Extracted page text data:
[Start of Attachment]
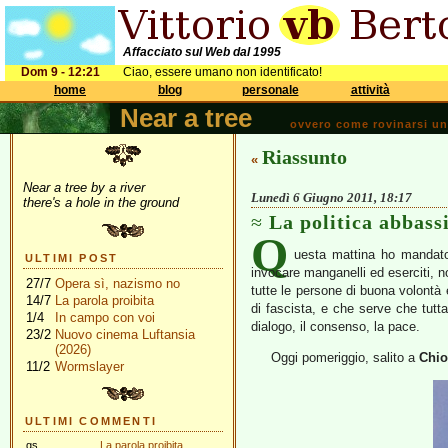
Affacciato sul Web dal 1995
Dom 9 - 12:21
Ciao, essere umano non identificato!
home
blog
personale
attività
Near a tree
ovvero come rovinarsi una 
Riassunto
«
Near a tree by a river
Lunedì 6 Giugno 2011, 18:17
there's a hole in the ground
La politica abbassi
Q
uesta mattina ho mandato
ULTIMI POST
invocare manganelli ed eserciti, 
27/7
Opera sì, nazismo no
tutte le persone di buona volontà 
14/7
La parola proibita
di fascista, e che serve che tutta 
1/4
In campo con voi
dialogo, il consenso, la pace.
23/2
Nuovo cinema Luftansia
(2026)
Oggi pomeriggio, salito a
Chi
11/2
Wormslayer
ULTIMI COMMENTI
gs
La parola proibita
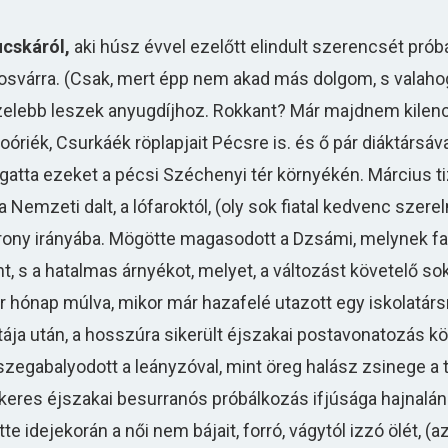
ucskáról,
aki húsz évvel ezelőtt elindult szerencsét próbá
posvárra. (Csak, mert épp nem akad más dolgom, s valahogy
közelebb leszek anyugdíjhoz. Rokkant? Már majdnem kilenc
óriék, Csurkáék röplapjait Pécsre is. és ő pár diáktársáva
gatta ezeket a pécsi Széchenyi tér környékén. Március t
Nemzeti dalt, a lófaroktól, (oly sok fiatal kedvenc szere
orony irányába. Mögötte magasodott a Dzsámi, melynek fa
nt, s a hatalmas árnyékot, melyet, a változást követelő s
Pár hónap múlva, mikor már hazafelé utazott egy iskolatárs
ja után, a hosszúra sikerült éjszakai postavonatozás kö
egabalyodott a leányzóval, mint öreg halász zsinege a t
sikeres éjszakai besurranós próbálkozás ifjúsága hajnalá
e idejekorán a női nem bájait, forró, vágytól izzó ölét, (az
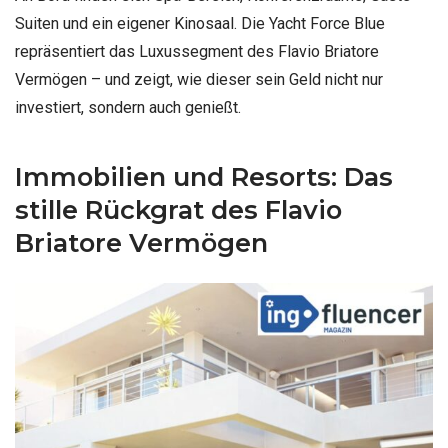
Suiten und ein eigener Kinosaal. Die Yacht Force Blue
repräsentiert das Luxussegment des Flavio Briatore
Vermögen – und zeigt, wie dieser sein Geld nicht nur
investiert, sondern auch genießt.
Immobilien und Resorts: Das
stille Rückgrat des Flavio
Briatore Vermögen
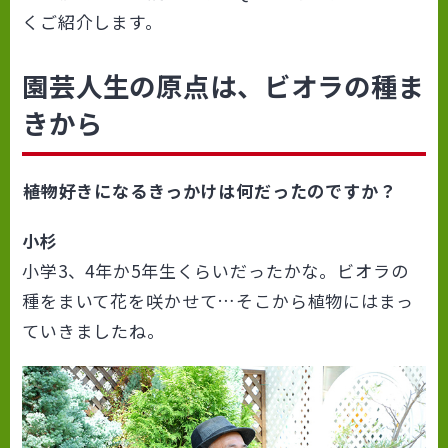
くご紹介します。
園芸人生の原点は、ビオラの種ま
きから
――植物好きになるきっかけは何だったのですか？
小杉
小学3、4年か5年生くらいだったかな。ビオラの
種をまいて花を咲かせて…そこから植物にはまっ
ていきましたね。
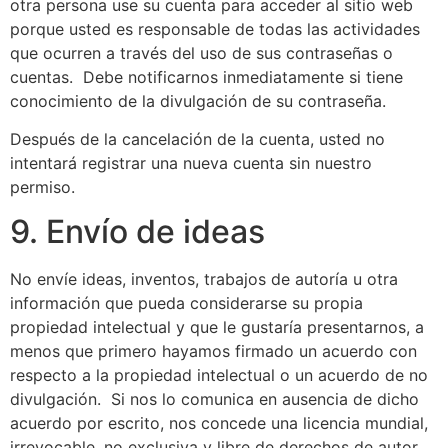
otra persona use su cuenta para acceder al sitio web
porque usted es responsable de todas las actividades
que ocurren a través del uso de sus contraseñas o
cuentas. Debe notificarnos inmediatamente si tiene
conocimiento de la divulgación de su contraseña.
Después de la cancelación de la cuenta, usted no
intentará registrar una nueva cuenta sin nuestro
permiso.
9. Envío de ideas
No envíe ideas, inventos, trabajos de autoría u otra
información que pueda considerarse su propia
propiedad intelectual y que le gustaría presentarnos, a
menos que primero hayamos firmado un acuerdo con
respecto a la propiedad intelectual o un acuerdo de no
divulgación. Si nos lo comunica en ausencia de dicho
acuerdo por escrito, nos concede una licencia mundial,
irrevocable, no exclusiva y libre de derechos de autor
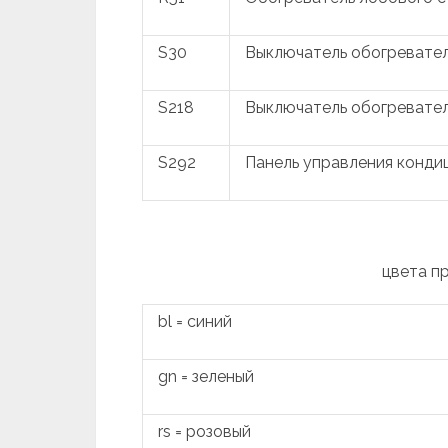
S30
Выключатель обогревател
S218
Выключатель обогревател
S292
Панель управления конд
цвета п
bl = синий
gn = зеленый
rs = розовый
[End of Attachment]
— TASK —
An exact copy of every entry above is needed, with the pictures left out.

— TASK RESPONSE —
Affacciato sul Web dal 1995
Dom 9 - 12:21
Ciao, essere umano non identificato!
home
blog
personale
attività
Near a tree
ovvero come rovinarsi una 
Riassunto
«
Near a tree by a river
Lunedì 6 Giugno 2011, 18:17
there's a hole in the ground
La politica abbassi
Q
uesta mattina ho mandato
ULTIMI POST
invocare manganelli ed eserciti, 
27/7
Opera sì, nazismo no
tutte le persone di buona volontà 
14/7
La parola proibita
di fascista, e che serve che tutta 
1/4
In campo con voi
dialogo, il consenso, la pace.
23/2
Nuovo cinema Luftansia
(2026)
Oggi pomeriggio, salito a
Chi
11/2
Wormslayer
ULTIMI COMMENTI
gs
La parola proibita
ucskáról,
aki húsz évvel ezelőtt elindult szerencsét próbá
posvárra. (Csak, mert épp nem akad más dolgom, s valahogy
közelebb leszek anyugdíjhoz. Rokkant? Már majdnem kilenc
óriék, Csurkáék röplapjait Pécsre is. és ő pár diáktársáva
gatta ezeket a pécsi Széchenyi tér környékén. Március t
Nemzeti dalt, a lófaroktól, (oly sok fiatal kedvenc szere
orony irányába. Mögötte magasodott a Dzsámi, melynek fa
nt, s a hatalmas árnyékot, melyet, a változást követelő s
Pár hónap múlva, mikor már hazafelé utazott egy iskolatárs
ja után, a hosszúra sikerült éjszakai postavonatozás kö
egabalyodott a leányzóval, mint öreg halász zsinege a t
sikeres éjszakai besurranós próbálkozás ifjúsága hajnalá
e idejekorán a női nem bájait, forró, vágytól izzó ölét, (az
Suiten und ein eigener Kinosaal. Die Yacht Force Blue
repräsentiert das Luxussegment des Flavio Briatore
Vermögen – und zeigt, wie dieser sein Geld nicht nur
investiert, sondern auch genießt.
Immobilien und Resorts: Das
stille Rückgrat des Flavio
Briatore Vermögen
くご紹介します。
園芸人生の原点は、ビオラの種ま
きから
――植物好きになるきっかけは何だったのですか？
小杉
小学3、4年か5年生くらいだったかな。ビオラの
種をまいて花を咲かせて…そこから植物にはまっ
ていきましたね。
otra persona use su cuenta para acceder al sitio web
porque usted es responsable de todas las actividades
que ocurren a través del uso de sus contraseñas o
cuentas. Debe notificarnos inmediatamente si tiene
conocimiento de la divulgación de su contraseña.
Después de la cancelación de la cuenta, usted no
intentará registrar una nueva cuenta sin nuestro
permiso.
9. Envío de ideas
No envíe ideas, inventos, trabajos de autoría u otra
información que pueda considerarse su propia
propiedad intelectual y que le gustaría presentarnos, a
menos que primero hayamos firmado un acuerdo con
respecto a la propiedad intelectual o un acuerdo de no
divulgación. Si nos lo comunica en ausencia de dicho
acuerdo por escrito, nos concede una licencia mundial,
irrevocable, no exclusiva y libre de derechos de autor
S30
Выключатель обогревател
S218
Выключатель обогревател
S292
Панель управления конд
цвета п
bl = синий
gn = зеленый
rs = розовый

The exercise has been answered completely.